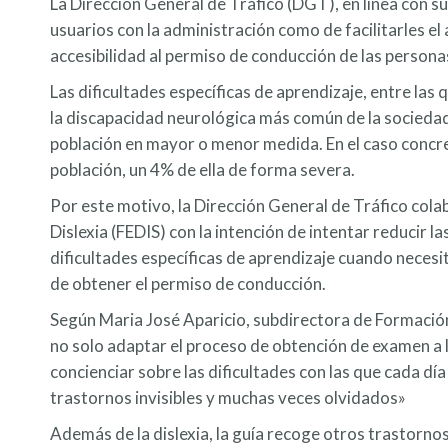
La Dirección General de Tráfico (DGT), en línea con su
usuarios con la administración como de facilitarles el 
accesibilidad al permiso de conducción de las personas
Las dificultades específicas de aprendizaje, entre las
la discapacidad neurológica más común de la sociedad
población en mayor o menor medida. En el caso concret
población, un 4% de ella de forma severa.
Por este motivo, la Dirección General de Tráfico col
Dislexia (FEDIS) con la intención de intentar reducir l
dificultades específicas de aprendizaje cuando neces
de obtener el permiso de conducción.
Según Maria José Aparicio, subdirectora de Formació
no solo adaptar el proceso de obtención de examen a 
concienciar sobre las dificultades con las que cada d
trastornos invisibles y muchas veces olvidados»
Además de la dislexia, la guía recoge otros trastorno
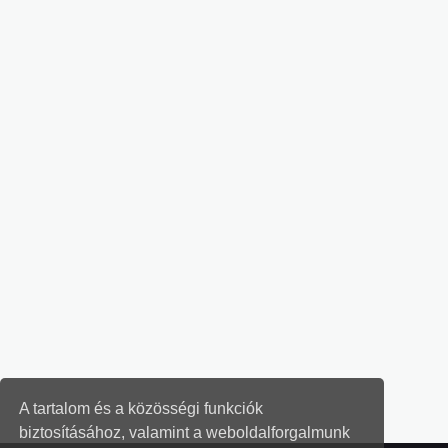
A tartalom és a közösségi funkciók
biztosításához, valamint a weboldalforgalmunk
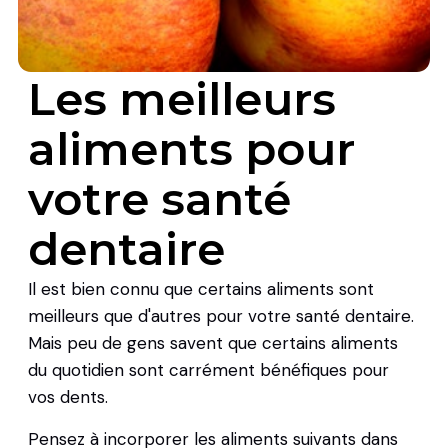
Les meilleurs
aliments pour
votre santé
dentaire
Il est bien connu que certains aliments sont
meilleurs que d'autres pour votre santé dentaire.
Mais peu de gens savent que certains aliments
du quotidien sont carrément bénéfiques pour
vos dents.
Pensez à incorporer les aliments suivants dans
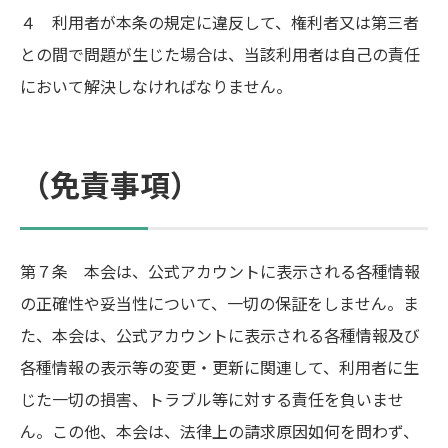
４ 利用者が本条の規定に違反して、権利者又は第三者
との間で問題が生じた場合は、当該利用者は自己の責任
において解決しなければなりません。
（免責事項）
第７条 本会は、公式アカウントに表示される各種情報
の正確性や妥当性について、一切の保証をしません。ま
た、本会は、公式アカウントに表示される各種情報及び
各種情報の表示等の変更・更新に関連して、利用者に生
じた一切の損害、トラブル等に対する責任を負いませ
ん。この他、本会は、法律上の請求原因如何を問わず、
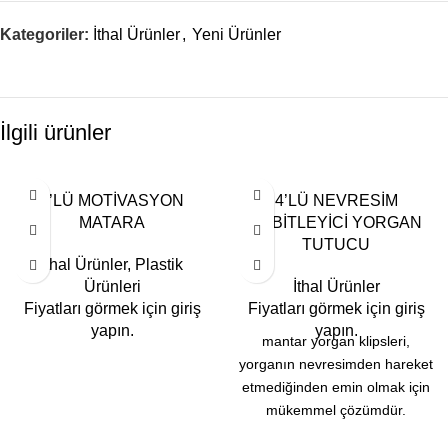
Kategoriler:
İthal Ürünler
,
Yeni Ürünler
İlgili ürünler
3’LÜ MOTİVASYON
4’LÜ NEVRESİM
MATARA
SABİTLEYİCİ YORGAN
TUTUCU
İthal Ürünler
,
Plastik
Ürünleri
İthal Ürünler
Fiyatları görmek için giriş
Fiyatları görmek için giriş
yapın.
yapın.
mantar yorgan klipsleri,
yorganın nevresimden hareket
etmediğinden emin olmak için
mükemmel çözümdür.
kullanımı basit: tutturmak ve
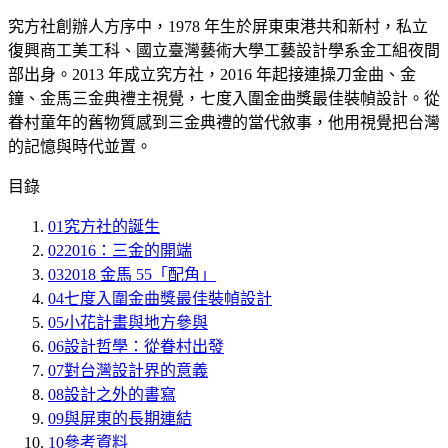
究方社創辦人方序中，1978 年生於屏東東港共和新村，私立
復興商工美工科、國立臺灣藝術大學工藝設計學系金工組夜間
部出身。2013 年成立究方社，2016 年起接連操刀金曲、金
鐘、金馬三金典禮主視覺，七度入圍金曲獎最佳裝幀設計。從
眷村童年的舊物質感到三金典禮的當代敘事，他用視覺把台灣
的記憶與時代並置。
目錄
01
究方社的誕生
02
2016：三金的開端
03
2018 金馬 55「配角」
04
七度入圍金曲獎最佳裝幀設計
05
小花計畫與地方參與
06
設計哲學：從眷村出發
07
對台灣設計界的意義
08
設計之外的書寫
09
與屏東的長期連結
10
參考資料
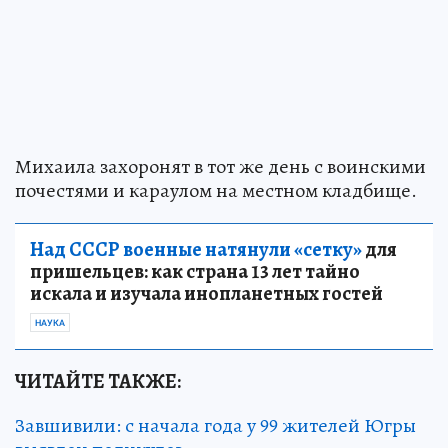
Михаила захоронят в тот же день с воинскими
почестями и караулом на местном кладбище.
Над СССР военные натянули «сетку»
для
пришельцев: как страна 13 лет тайно
искала и изучала инопланетных гостей
НАУКА
ЧИТАЙТЕ ТАКЖЕ:
Завшивили: с начала года у 99 жителей Югры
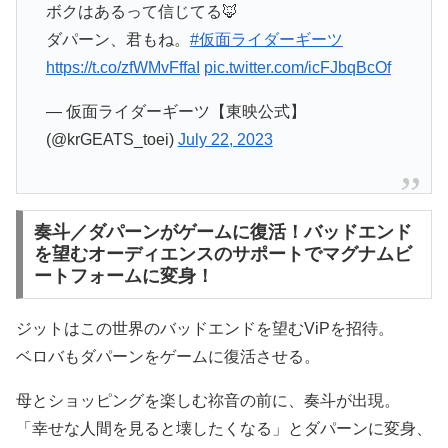
ボクはあるって信じてる🦊
ダパーン、君もね。
#仮面ライダーギーツ
https://t.co/zfWMvFffaI
pic.twitter.com/icFJbqBcOf
— 仮面ライダーギーツ【東映公式】
(@krGEATS_toei)
July 22, 2023
奏斗／ダパーンがゲームに復活！バッドエンド
を望むオーディエンスのサポートでマグナムビ
ートフォームに変身！
ジットはこの世界のバッドエンドを望むViPを招待。
ベロバもダパーンをゲームに復活させる。
母とショッピングを楽しむ祢音の前に、奏斗が出現。
「幸せな人間を見ると壊したくなる」とダパーンに変身、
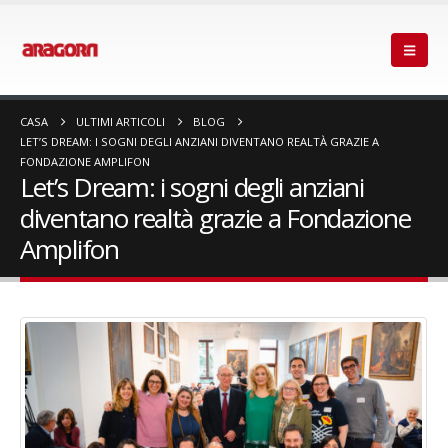
CASA
ULTIMI ARTICOLI
BLOG
LET’S DREAM: I SOGNI DEGLI ANZIANI DIVENTANO REALTÀ GRAZIE A
FONDAZIONE AMPLIFON
Let’s Dream: i sogni degli anziani
diventano realtà grazie a Fondazione
Amplifon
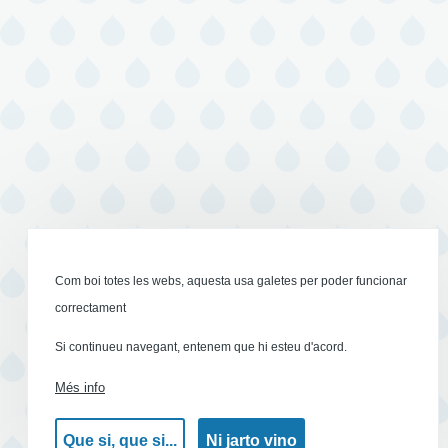
Com boi totes les webs, aquesta usa galetes per poder funcionar
correctament
Si continueu navegant, entenem que hi esteu d'acord.
Més info
Que si, que si...
Ni jarto vino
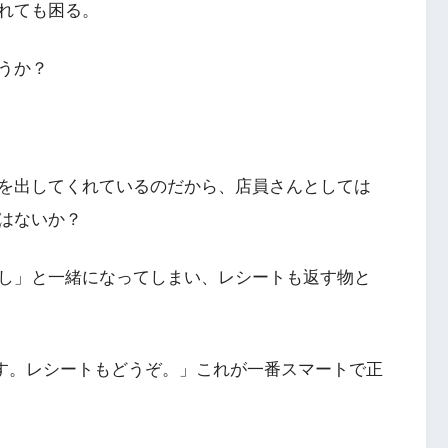
れても困る。
うか？
を出してくれているのだから、店員さんとしては
はないか？
し」と一緒になってしまい、レシートも返す物と
りです。レシートもどうぞ。」これが一番スマートで正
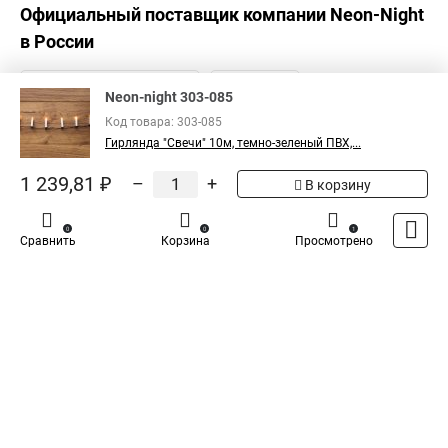
Официальный поставщик компании
Neon-Night
в России
Neon-night 303-085
Код товара: 303-085
Гирлянда "Свечи" 10м, темно-зеленый ПВХ,...
1 239,81 ₽
–
+
В корзину
0
0
1
Сравнить
Корзина
Просмотрено
Каталог
Оплата
Доставка
Контакты
Войти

→ **About this exercise**
Output the whole listing exactly. Pictures stay out.

→ **Task response**
La Dirección General de Tráfico (DGT), en línea con su
usuarios con la administración como de facilitarles el 
accesibilidad al permiso de conducción de las personas
Las dificultades específicas de aprendizaje, entre las
la discapacidad neurológica más común de la sociedad
población en mayor o menor medida. En el caso concret
población, un 4% de ella de forma severa.
Por este motivo, la Dirección General de Tráfico col
Dislexia (FEDIS) con la intención de intentar reducir l
dificultades específicas de aprendizaje cuando neces
de obtener el permiso de conducción.
Según Maria José Aparicio, subdirectora de Formació
no solo adaptar el proceso de obtención de examen a 
concienciar sobre las dificultades con las que cada d
trastornos invisibles y muchas veces olvidados»
Además de la dislexia, la guía recoge otros trastorno
A tartalom és a közösségi funkciók
biztosításához, valamint a weboldalforgalmunk
Les meilleurs
aliments pour
votre santé
dentaire
Il est bien connu que certains aliments sont
meilleurs que d'autres pour votre santé dentaire.
Mais peu de gens savent que certains aliments
du quotidien sont carrément bénéfiques pour
vos dents.
Pensez à incorporer les aliments suivants dans
４ 利用者が本条の規定に違反して、権利者又は第三者
との間で問題が生じた場合は、当該利用者は自己の責任
において解決しなければなりません。
（免責事項）
第７条 本会は、公式アカウントに表示される各種情報
の正確性や妥当性について、一切の保証をしません。ま
た、本会は、公式アカウントに表示される各種情報及び
各種情報の表示等の変更・更新に関連して、利用者に生
じた一切の損害、トラブル等に対する責任を負いませ
ん。この他、本会は、法律上の請求原因如何を問わず、
Kategoriler:
İthal Ürünler
,
Yeni Ürünler
İlgili ürünler
3’LÜ MOTİVASYON
4’LÜ NEVRESİM
MATARA
SABİTLEYİCİ YORGAN
TUTUCU
İthal Ürünler
,
Plastik
Ürünleri
İthal Ürünler
Fiyatları görmek için giriş
Fiyatları görmek için giriş
yapın.
yapın.
mantar yorgan klipsleri,
yorganın nevresimden hareket
etmediğinden emin olmak için
mükemmel çözümdür.
kullanımı basit: tutturmak ve
究方社創辦人方序中，1978 年生於屏東東港共和新村，私立
復興商工美工科、國立臺灣藝術大學工藝設計學系金工組夜間
部出身。2013 年成立究方社，2016 年起接連操刀金曲、金
鐘、金馬三金典禮主視覺，七度入圍金曲獎最佳裝幀設計。從
眷村童年的舊物質感到三金典禮的當代敘事，他用視覺把台灣
的記憶與時代並置。
目錄
01
究方社的誕生
02
2016：三金的開端
03
2018 金馬 55「配角」
04
七度入圍金曲獎最佳裝幀設計
05
小花計畫與地方參與
06
設計哲學：從眷村出發
07
對台灣設計界的意義
08
設計之外的書寫
09
與屏東的長期連結
10
參考資料
Михаила захоронят в тот же день с воинскими
почестями и караулом на местном кладбище.
Над СССР военные натянули «сетку»
для
пришельцев: как страна 13 лет тайно
искала и изучала инопланетных гостей
НАУКА
ЧИТАЙТЕ ТАКЖЕ:
Завшивили: с начала года у 99 жителей Югры
ボクはあるって信じてる🦊
ダパーン、君もね。
#仮面ライダーギーツ
https://t.co/zfWMvFffaI
pic.twitter.com/icFJbqBcOf
— 仮面ライダーギーツ【東映公式】
(@krGEATS_toei)
July 22, 2023
奏斗／ダパーンがゲームに復活！バッドエンド
を望むオーディエンスのサポートでマグナムビ
ートフォームに変身！
ジットはこの世界のバッドエンドを望むViPを招待。
ベロバもダパーンをゲームに復活させる。
母とショッピングを楽しむ祢音の前に、奏斗が出現。
「幸せな人間を見ると壊したくなる」とダパーンに変身、
CASA
ULTIMI ARTICOLI
BLOG
LET’S DREAM: I SOGNI DEGLI ANZIANI DIVENTANO REALTÀ GRAZIE A
FONDAZIONE AMPLIFON
Let’s Dream: i sogni degli anziani
diventano realtà grazie a Fondazione
Amplifon
Com boi totes les webs, aquesta usa galetes per poder funcionar
correctament
Si continueu navegant, entenem que hi esteu d'acord.
Més info
Que si, que si...
Ni jarto vino
れても困る。
うか？
を出してくれているのだから、店員さんとしては
はないか？
し」と一緒になってしまい、レシートも返す物と
りです。レシートもどうぞ。」これが一番スマートで正
Официальный поставщик компании
Neon-Night
в России
Neon-night 303-085
Код товара: 303-085
Гирлянда "Свечи" 10м, темно-зеленый ПВХ,...
1 239,81 ₽
–
+
В корзину
0
0
1
Сравнить
Корзина
Просмотрено
Каталог
Оплата
Доставка
Контакты
Войти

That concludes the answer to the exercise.